The mystery itself is laid out in a unidirectional manner: there is only one way to go. Hannah interviews someone in the town, whom then leads her to someone else, and so on and so on. Then these characters never show up again in the story. Even though this seems simple, there’s a major twist at the end of Chocolate Chip Cookie Murder which shouldn’t have happened because I was not properly prepared for it. AT ALL. It really came out of nowhere, and no matter how hard I could have dwelled over the first part of the story, it wouldn’t have led me to the ending.
The action scenes also aren’t very realistic, and there is really no gore or blood or actual witness of a shooting throughout the book. I’m guessing this is typical of a “cozy mystery”? But yeah, I just didn’t feel the surprise, suspense, or apprehension I do when I usually read mysteries. The strongest emotion I felt while reading Chocolate Chip Cookie Murder was disbelief at the ending.
Oh, and there’s some unbelievably awkward romance in this too... reminds me of gawky teenagers at the first school dance. Eep!
A cutesy novella, Candy for Christmas, is included at the end of the book. It still has the same unrealistic scenes and know-it-all protagonist, but it’s sweet and full of fluff and holiday spirits, so I liked it a little more than the main story.

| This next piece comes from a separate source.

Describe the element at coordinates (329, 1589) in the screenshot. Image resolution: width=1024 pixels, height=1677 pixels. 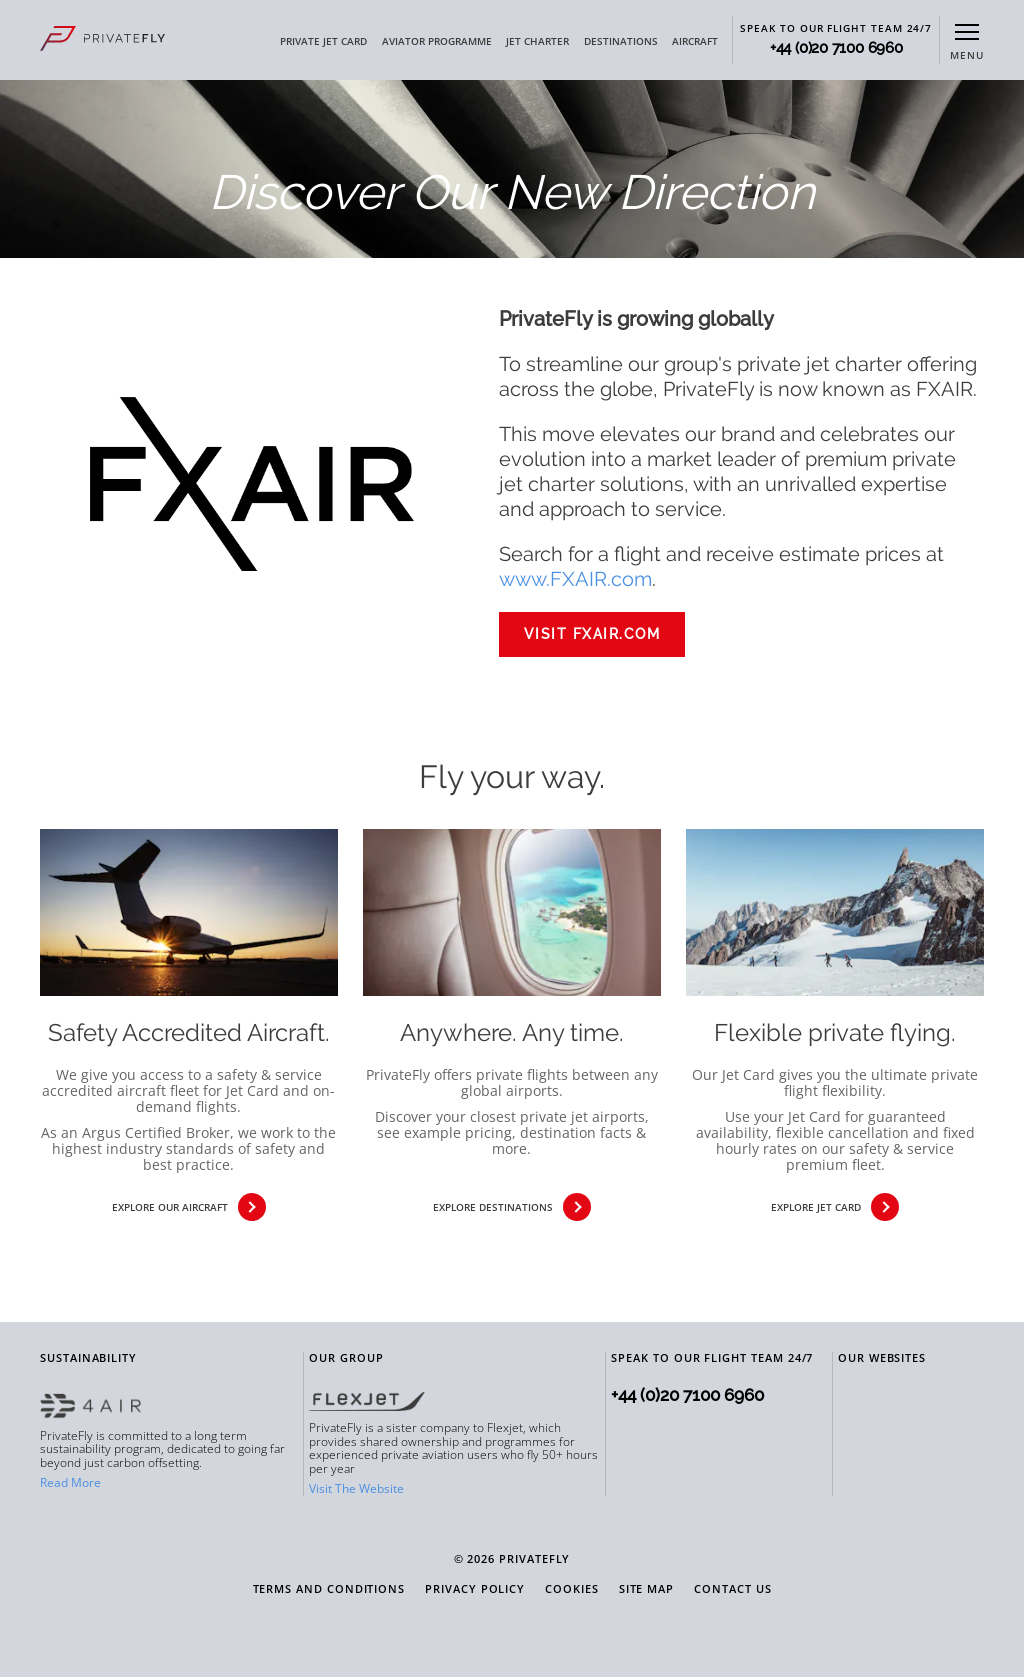
I see `Terms and Conditions` at that location.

I’m sure Chocolate Chip Cookie Murder and the Hannah Swensen series appeals to many readers – this first book, however, didn’t make me feel the same way. The mystery wasn’t as well-written and exciting as I had hoped, but I might come crawling back for the food!
Have you read Chocolate Chip Cookie Murder, any of the books in the Hannah Swensen series, or “cozy mysteries” in general? Do you like reading about food and recipes in novels?